Whenever a domain starts using Marfeel, crawling during first days may be more intense, as there is a lot of content to be discovered. It will however respect the pace of the servers and slow down over time.

Marfeel crawlers

Marfeel currently uses 3 types of crawlers.

Editorial crawler

The Marfeel Editorial Crawler crawls a url and builds the editorial profile of a page using its metadata. It crawls urls when they first get a hit and every time the content is modified.

The user agent used by the editorial crawler is:

Mozilla/5.0 (compatible; NewsRoom.BI/0.1; +http://www.newsroom.bi/bot.html)

Audits crawler

In order to detect structured data, meta tags and many other potential issues in our client’s HTML, Marfeel periodically crawls all relevant urls (the ones that have traffic) using the following user agents:

Mozilla/5.0 (Linux; Android 6.0; Nexus 5 Build/MRA51N) AppleWebKit/537.36 (KHTML, like Gecko) Chrome/87.0.4280.67 Mobile Safari/537.36 (compatible; mrfCompass-Booldog/1.0)
Mozilla/5.0 (Macintosh; Intel Mac OS X 10_9_2) AppleWebKit/537.36(KHTML, like Gecko) Chrome/35.0.1916.153 Safari/537.36 (compatible; mrfCompass-Booldog/1.0)
Mozilla/5.0 (Linux; Android 6.0.1; Nexus 5X Build/MMB29P) AppleWebKit/537.36 (KHTML, like Gecko) Chrome/41.0.2272.96 Mobile Safari/537.36 (compatible; mrfCompass-Marshall/1.0)
  • mrfCompass-Booldog will crawl each url initially using a mobile user agent, and if a vary: User-Agent header is received in the response, it will crawl it using a desktop user agent as well.
  • mrfCompass-Marshall will crawl all amphtml links found by mrfCompass-Booldog.

Flowcards crawler

Flowcards that load content directly from specific urls will also use a bot to fetch mentioned content. This bot identifies itself with the following user agent:

Mozilla/5.0 (Linux; Android 6.0; Nexus 5 Build/MRA51N) AppleWebKit/537.36 (KHTML, like Gecko) Chrome/87.0.4280.67 Mobile Safari/537.36 (compatible; mrfCompass-Jukebox/1.0)

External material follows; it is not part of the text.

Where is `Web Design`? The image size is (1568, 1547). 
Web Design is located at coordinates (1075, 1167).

The recurrency of the crawling respects the cache-control header returned.

Social experiences

Social experiences like Facebook, Twitter(X), Telegram, Reddit and LinkedIn will use the following user agent.

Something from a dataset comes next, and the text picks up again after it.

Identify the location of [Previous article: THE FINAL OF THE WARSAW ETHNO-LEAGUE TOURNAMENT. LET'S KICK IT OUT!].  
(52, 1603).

Mozilla/5.0 (X11; Linux x86_64) AppleWebKit/537.36 (KHTML, like Gecko) Chrome/98.0.4758.102 Safari/537.36 (compatible; mrfCompass-Social/1.0)

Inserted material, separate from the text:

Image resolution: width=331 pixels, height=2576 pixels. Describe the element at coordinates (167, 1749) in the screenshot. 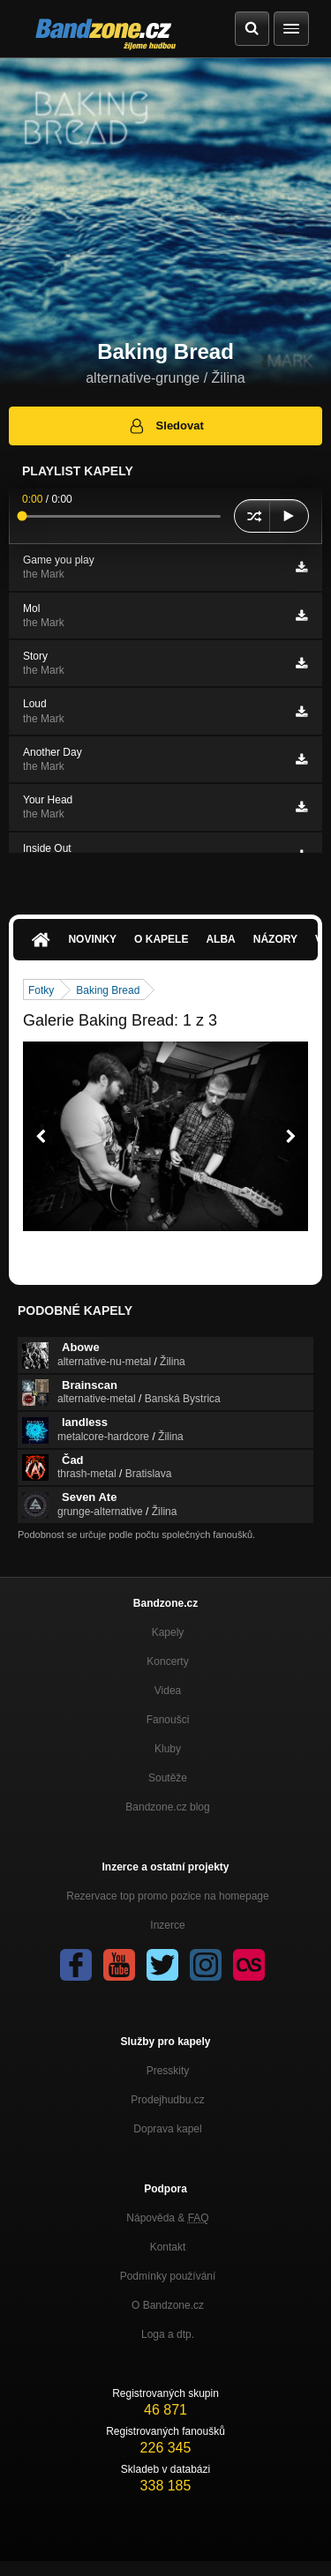 I see `Kluby` at that location.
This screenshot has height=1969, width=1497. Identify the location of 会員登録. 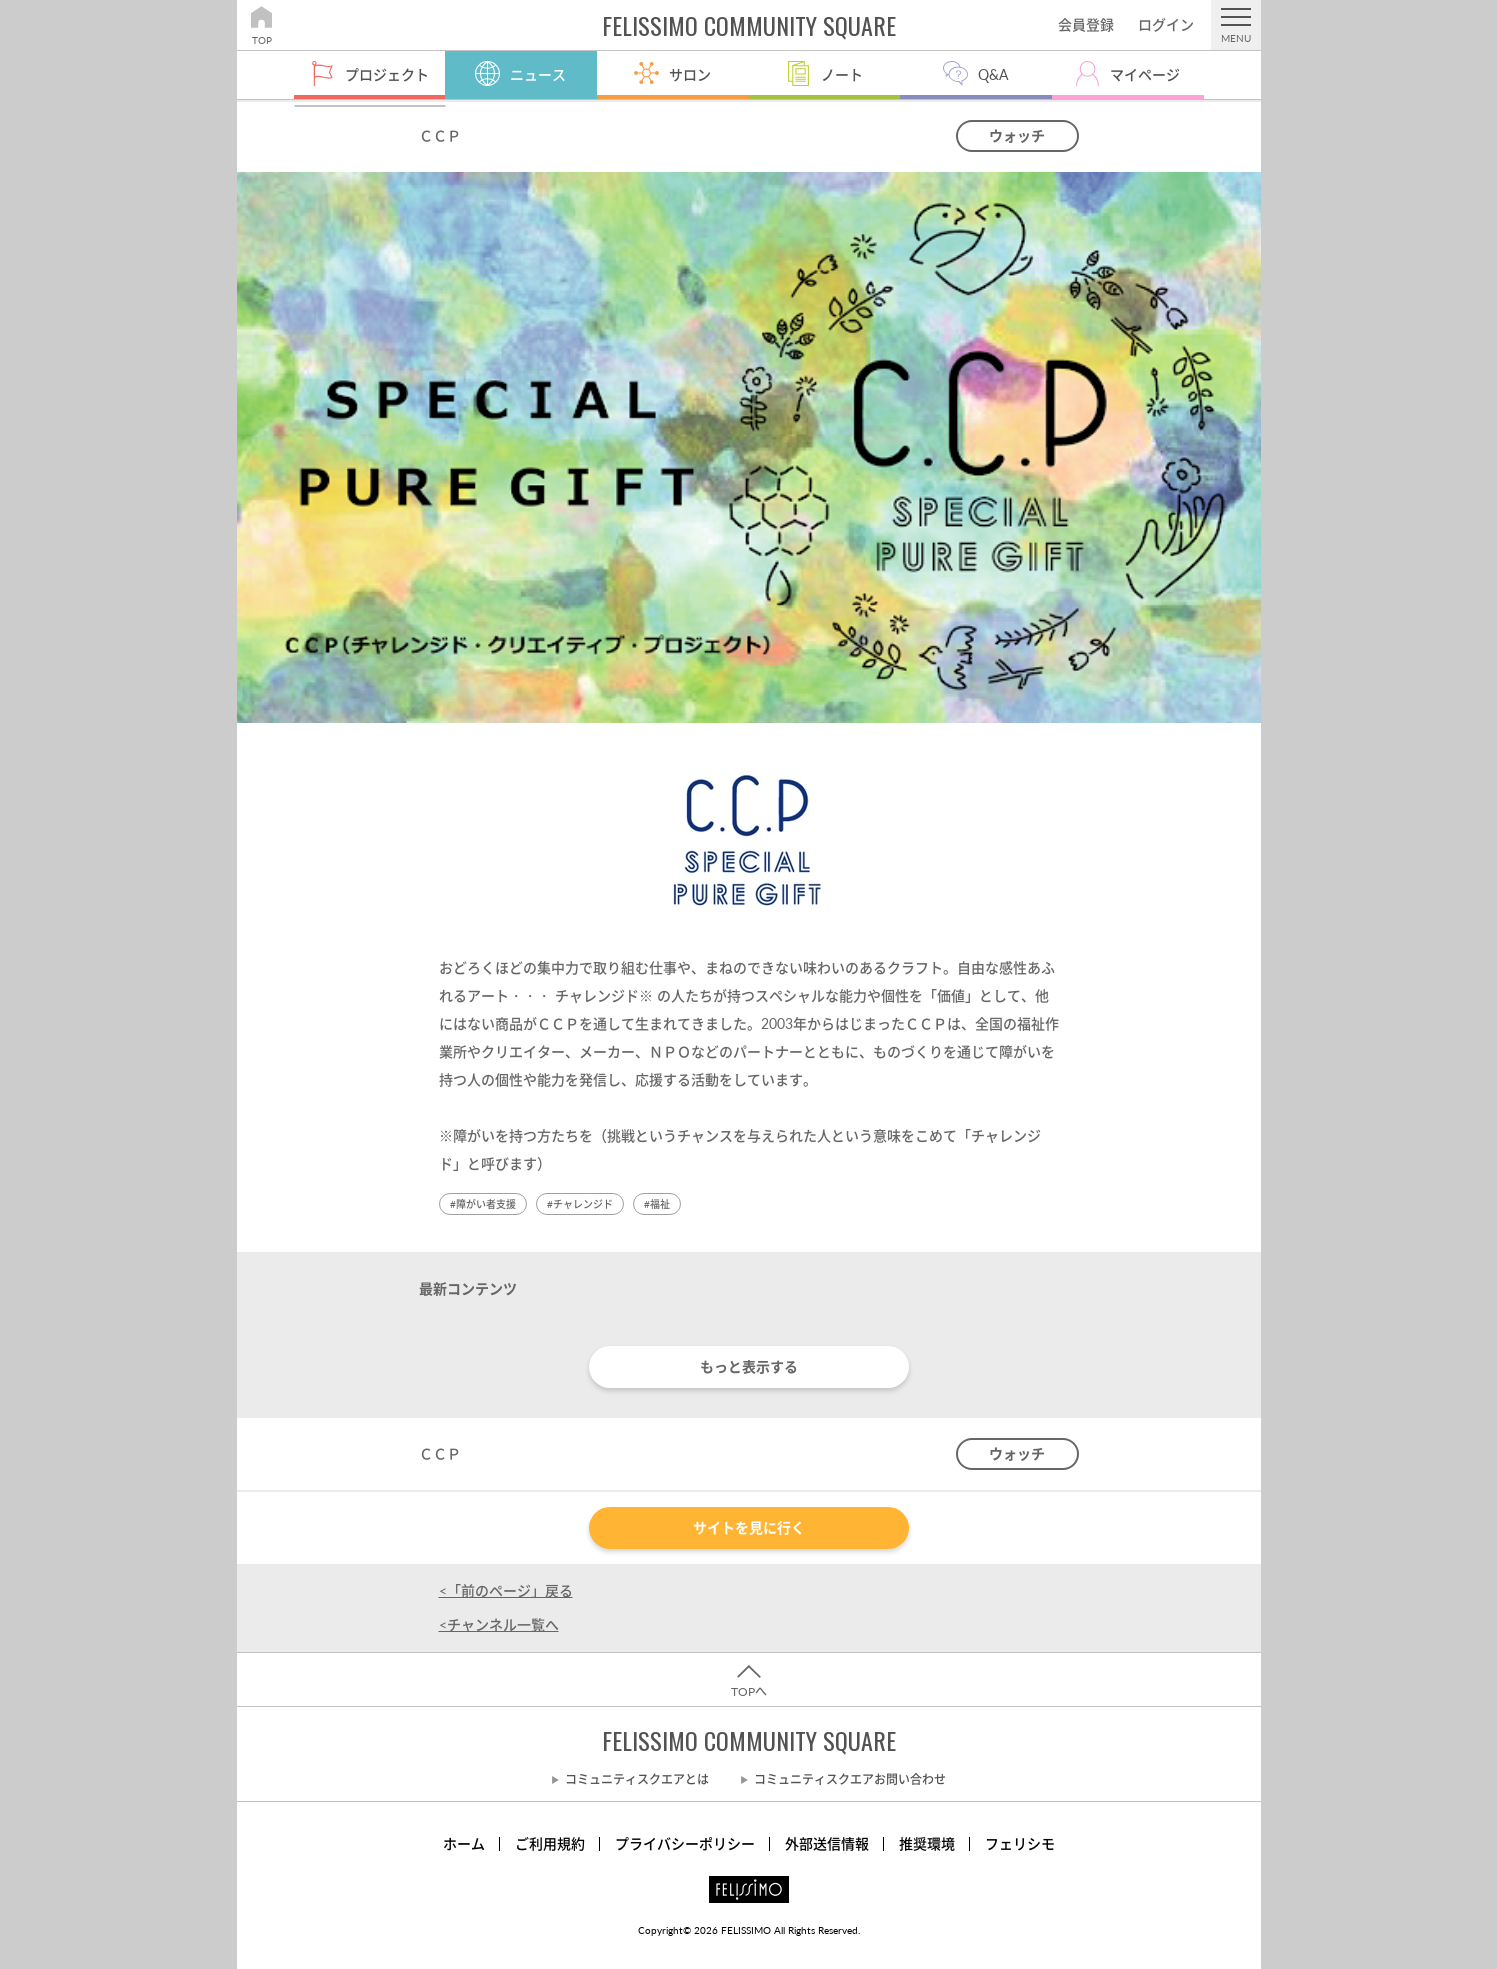 (1086, 24).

These experiences/services use Marfeel’s public IPs when crawiling your site.

Whitelisting Marfeel crawlers

Many hosting and CDN providers include WAF services that may consider Marfeel bots to be potentially malicious and block them.
To make sure Marfeel can access and monitor your website, you can either whitelist User Agents mentioned above or whitelist our list of static IPs available here.

In case you have content behind a hard paywall, make sure that requests from these IPs have access to it. Otherwise many modules like content metrics, recommender, audits... might lack the needed information to function properly.

Cloudflare

If you are using Cloudflare as your CDN provider, you can whitelist Marfeel crawlers’ IPs following these steps:

  1. On your Cloudflare console, click on the firewall icon on Tools tab.
  2. List Marfeel’s crawlers IP addresses under the IP Access Rules.
    a. Enter the IP address
    b. Choose Whitelistas the action to apply
    c. Choose the website where to apply whitelisting rules
  3. Click add
  4. Repeat for each IP

Verifying Marfeel Crawlers

All Marfeel Crawler IP addresses offer a reverse DNS lookup pointing to crawler.marfeel.com.
You can use it to verify Marfeel bots authenticity. You can do it following these steps:

  1. Run a reverse DNS lookup on the accessing IP address from your logs, using the host command.
  2. Verify that the domain name is crawler.marfeel.com.
  3. Run a forward DNS lookup on the domain name retrieved in step 1 using the host command on the retrieved domain name.
  4. Verify that it’s the same as the original accessing IP address from your logs.
$ host 162.55.235.182
182.235.55.162.in-addr.arpa domain name pointer crawler.marfeel.com.

$ host crawler.marfeel.com
crawler.marfeel.com is an alias for vampiresquid.het.mrf.io.